Disparate source systems (data silos)
Cause: It is almost unavoidable to have many different source systems. In fact, a 2021 Dun & Bradstreet study found that the average sales and marketing tech stack had at least 10 tools in play. The complex business arena we have now practically forces them. Being able to manage them as part of the system could be a daunting task. Although they may not share the same processes, the data could need to relate to other data sets. The concepts of data warehousing, data lakes, and now data meshes were conceived to make the management of data coming from different systems possible and scalable.
Cure: The knee-jerk reaction is establishing a data lake, but it’s not enough to bring all your data into one place. Without curating, qualifying, and governing the data coming into the lake, you could easily turn it into a data swamp. On top of technically securing the flow of data through connections, like APIs, you should think about mastering your data in your data lake using clustering methodologies to scale relating data from disparate sources into a common environment. Being able to create a golden record through clustering similar entities will lead you to a firmer understanding of data overlap and net new. Having a match/merge engine will help you manage existing and new data sources in your data lake.
Data decay
Cause: Of all business-to-business master data, contact data arguably seems to decay the fastest. In some areas, you will find that your data may decay at the rate of 34% annually. This can be quite alarming for data-driven organizations, as they derive insights for decision-making from data. The statistic mentioned can be quite daunting as we increasingly depend on data to run our businesses. The current economic situation makes it far more dire to pay attention to data decay. Companies going out of business, supply chain issues, and The Great Resignation are examples that add complexity to the expected mergers, acquisitions, and divestitures the market experiences. How can you ensure your data remains relevant?

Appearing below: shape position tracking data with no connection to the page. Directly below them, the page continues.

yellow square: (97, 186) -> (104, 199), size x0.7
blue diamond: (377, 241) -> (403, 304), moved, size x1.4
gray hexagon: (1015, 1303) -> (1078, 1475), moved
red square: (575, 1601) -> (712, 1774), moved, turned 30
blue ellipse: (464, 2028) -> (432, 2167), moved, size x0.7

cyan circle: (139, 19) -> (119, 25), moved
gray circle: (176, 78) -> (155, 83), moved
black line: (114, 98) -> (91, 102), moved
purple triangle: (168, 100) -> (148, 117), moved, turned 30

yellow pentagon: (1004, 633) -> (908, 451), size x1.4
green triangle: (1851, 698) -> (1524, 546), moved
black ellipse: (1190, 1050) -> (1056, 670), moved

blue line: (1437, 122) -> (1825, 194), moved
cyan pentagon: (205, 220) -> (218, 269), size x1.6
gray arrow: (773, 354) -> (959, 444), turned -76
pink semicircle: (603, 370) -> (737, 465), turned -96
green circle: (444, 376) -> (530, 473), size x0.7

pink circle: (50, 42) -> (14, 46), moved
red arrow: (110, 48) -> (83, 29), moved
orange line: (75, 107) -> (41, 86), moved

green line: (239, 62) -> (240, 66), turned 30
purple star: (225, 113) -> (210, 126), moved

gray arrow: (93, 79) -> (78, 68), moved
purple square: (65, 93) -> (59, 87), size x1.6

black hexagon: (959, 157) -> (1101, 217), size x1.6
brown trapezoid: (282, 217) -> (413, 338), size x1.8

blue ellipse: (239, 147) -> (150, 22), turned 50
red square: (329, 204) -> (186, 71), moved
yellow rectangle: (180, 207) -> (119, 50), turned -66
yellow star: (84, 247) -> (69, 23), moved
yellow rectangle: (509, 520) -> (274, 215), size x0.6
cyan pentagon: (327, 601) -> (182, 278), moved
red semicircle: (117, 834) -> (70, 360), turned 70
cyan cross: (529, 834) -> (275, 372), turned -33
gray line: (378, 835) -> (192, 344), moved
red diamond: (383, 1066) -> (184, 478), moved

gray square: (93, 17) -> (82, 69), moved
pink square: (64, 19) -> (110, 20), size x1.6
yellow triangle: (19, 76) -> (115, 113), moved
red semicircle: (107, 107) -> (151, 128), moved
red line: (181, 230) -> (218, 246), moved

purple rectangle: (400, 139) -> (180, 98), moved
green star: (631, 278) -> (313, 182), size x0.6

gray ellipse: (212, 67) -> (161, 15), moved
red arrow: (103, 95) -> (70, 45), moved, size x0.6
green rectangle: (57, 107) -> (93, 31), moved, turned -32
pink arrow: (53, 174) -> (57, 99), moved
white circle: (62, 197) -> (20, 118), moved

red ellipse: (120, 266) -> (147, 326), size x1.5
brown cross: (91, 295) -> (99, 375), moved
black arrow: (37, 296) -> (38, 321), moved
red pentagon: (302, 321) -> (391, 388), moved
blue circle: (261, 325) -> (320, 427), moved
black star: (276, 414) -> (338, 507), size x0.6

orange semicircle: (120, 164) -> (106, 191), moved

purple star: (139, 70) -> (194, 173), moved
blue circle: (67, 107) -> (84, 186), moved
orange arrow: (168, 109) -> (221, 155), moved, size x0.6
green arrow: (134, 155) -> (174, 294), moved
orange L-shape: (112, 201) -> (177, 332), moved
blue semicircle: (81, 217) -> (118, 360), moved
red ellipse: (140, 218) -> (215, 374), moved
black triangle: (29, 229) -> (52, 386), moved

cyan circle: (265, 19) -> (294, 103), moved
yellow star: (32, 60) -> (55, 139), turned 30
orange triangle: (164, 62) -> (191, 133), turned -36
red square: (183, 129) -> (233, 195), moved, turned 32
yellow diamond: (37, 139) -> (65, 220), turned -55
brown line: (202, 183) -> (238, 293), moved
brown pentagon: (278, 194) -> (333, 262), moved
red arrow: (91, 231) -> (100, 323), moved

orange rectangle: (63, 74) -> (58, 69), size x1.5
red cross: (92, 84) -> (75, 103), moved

Cure: Data enrichment. You need to be able to periodically infuse your data with a reliable external reference data source. As the saying goes, don’t throw out the baby with the bathwater. It is so easy to brand your current data assets as substandard with their poor performance or from hearing anecdotes from those who depend on the assets. Work with outside or third-party sources to provide up-to-date attributes on your existing contact data. As discussed above, we are facing data decay at the rate of 34% or more per year. You need to have an effective enrichment schedule paired with your organization’s threshold of data accuracy. Performing them ad hoc may be a disservice to your users, as it will not scale. Provide an enrichment strategy and a schedule and communicate with your stakeholders.
Conclusion: a case for data governance
These recommendations and best practices are just pieces to a larger puzzle. There is a strong need for data governance to institute policies and adhere to data quality standards in order to stop the hemorrhage of substandard data into your data asset. The good news is that many of the proposed cures are attainable – and can be automated at scale – with AI and ML.
The recommendations above, in addition to understanding where, when, and how to implement these steps, are crucial to your data strategy. The solution and the root cause are the same: data governance. It is a function we cannot go without anymore. Our increasing dependence on data proves this.